WHAT THE TASK REQUIRES ->
What do the lines from the one containing "oder Pensionist zum" through the end of the entries say? Quote them exactly, and only them.

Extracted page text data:
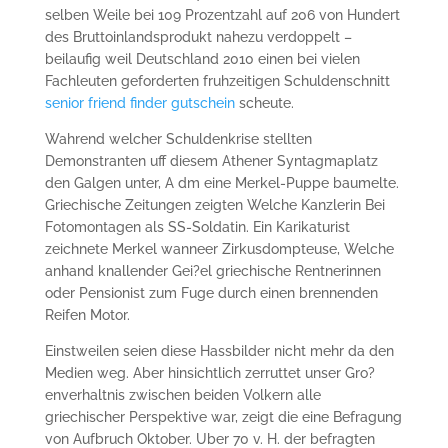
selben Weile bei 109 Prozentzahl auf 206 von Hundert
des Bruttoinlandsprodukt nahezu verdoppelt –
beilaufig weil Deutschland 2010 einen bei vielen
Fachleuten geforderten fruhzeitigen Schuldenschnitt
senior friend finder gutschein
scheute.
Wahrend welcher Schuldenkrise stellten
Demonstranten uff diesem Athener Syntagmaplatz
den Galgen unter, A dm eine Merkel-Puppe baumelte.
Griechische Zeitungen zeigten Welche Kanzlerin Bei
Fotomontagen als SS-Soldatin. Ein Karikaturist
zeichnete Merkel wanneer Zirkusdompteuse, Welche
anhand knallender Gei?el griechische Rentnerinnen
oder Pensionist zum Fuge durch einen brennenden
Reifen Motor.
Einstweilen seien diese Hassbilder nicht mehr da den
Medien weg. Aber hinsichtlich zerruttet unser Gro?
enverhaltnis zwischen beiden Volkern alle
griechischer Perspektive war, zeigt die eine Befragung
von Aufbruch Oktober. Uber 70 v. H. der befragten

RESPONSE AREA ->
oder Pensionist zum Fuge durch einen brennenden
Reifen Motor.
Einstweilen seien diese Hassbilder nicht mehr da den
Medien weg. Aber hinsichtlich zerruttet unser Gro?
enverhaltnis zwischen beiden Volkern alle
griechischer Perspektive war, zeigt die eine Befragung
von Aufbruch Oktober. Uber 70 v. H. der befragten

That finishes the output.